--- START ---

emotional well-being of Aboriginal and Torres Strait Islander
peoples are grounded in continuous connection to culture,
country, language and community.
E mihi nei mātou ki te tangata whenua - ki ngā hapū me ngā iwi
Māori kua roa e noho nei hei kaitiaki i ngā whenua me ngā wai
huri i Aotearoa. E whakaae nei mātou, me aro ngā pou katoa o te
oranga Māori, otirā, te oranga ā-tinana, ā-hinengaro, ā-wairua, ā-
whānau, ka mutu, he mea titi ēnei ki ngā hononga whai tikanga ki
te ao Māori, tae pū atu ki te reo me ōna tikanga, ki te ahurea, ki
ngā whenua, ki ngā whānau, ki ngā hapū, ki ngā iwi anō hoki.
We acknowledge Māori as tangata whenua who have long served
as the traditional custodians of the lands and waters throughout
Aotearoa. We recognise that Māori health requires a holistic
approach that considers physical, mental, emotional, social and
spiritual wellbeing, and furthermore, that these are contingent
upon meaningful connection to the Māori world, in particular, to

--- END ---
--- START ---

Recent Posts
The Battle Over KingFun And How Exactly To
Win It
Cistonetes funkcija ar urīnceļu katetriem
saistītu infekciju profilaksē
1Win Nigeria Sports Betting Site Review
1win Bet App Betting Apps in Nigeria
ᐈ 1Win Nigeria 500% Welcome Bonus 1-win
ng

--- END ---

▶ **Assignment**
The answer must consist of every line from the entries above that contains "tikanga".

▶ **Exercise answer**
whānau, ka mutu, he mea titi ēnei ki ngā hononga whai tikanga ki
te ao Māori, tae pū atu ki te reo me ōna tikanga, ki te ahurea, ki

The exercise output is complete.